## WHAT THIS TASK INVOLVES
Transcribe word for word the lines below from the line with "contra o rebaixamento nesta segunda-feira" through the line with "equipe paulista criou as melhores chances do", ends included.

## PROVIDED RECORDS

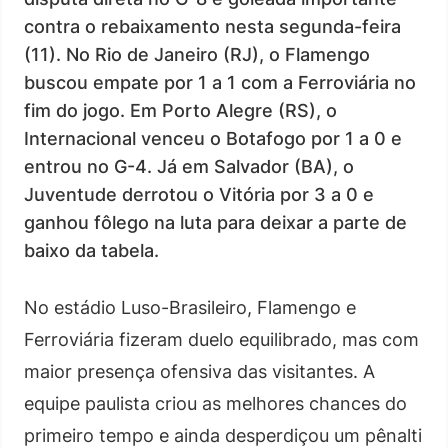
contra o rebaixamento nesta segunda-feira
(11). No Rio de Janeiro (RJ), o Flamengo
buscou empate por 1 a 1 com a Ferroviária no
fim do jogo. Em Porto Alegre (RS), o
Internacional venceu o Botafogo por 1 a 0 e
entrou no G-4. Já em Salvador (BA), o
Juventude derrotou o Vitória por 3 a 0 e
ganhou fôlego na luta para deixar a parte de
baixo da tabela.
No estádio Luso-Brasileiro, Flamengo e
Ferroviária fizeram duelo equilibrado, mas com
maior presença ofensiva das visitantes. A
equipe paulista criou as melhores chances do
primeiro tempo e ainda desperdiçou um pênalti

==

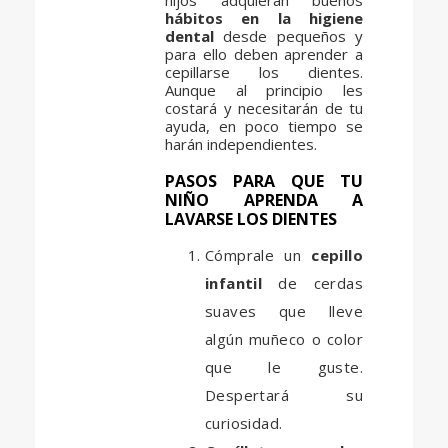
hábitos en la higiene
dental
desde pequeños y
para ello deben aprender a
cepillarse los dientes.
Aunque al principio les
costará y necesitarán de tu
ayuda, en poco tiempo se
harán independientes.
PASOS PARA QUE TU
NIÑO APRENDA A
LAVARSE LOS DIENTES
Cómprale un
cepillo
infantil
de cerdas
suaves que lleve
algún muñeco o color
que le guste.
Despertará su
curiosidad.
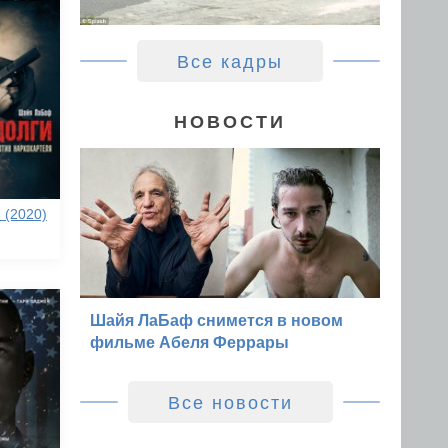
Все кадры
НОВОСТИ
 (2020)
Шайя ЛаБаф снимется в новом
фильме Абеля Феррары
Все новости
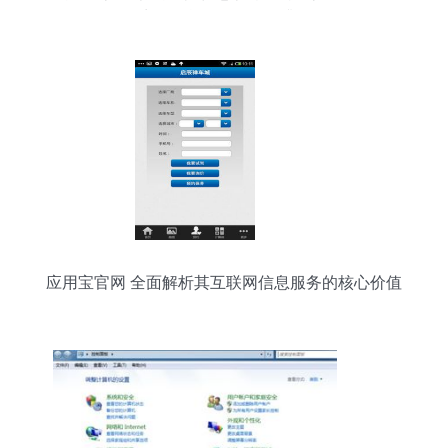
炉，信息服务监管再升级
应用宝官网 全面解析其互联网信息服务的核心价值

## RESULT
contra o rebaixamento nesta segunda-feira
(11). No Rio de Janeiro (RJ), o Flamengo
buscou empate por 1 a 1 com a Ferroviária no
fim do jogo. Em Porto Alegre (RS), o
Internacional venceu o Botafogo por 1 a 0 e
entrou no G-4. Já em Salvador (BA), o
Juventude derrotou o Vitória por 3 a 0 e
ganhou fôlego na luta para deixar a parte de
baixo da tabela.
No estádio Luso-Brasileiro, Flamengo e
Ferroviária fizeram duelo equilibrado, mas com
maior presença ofensiva das visitantes. A
equipe paulista criou as melhores chances do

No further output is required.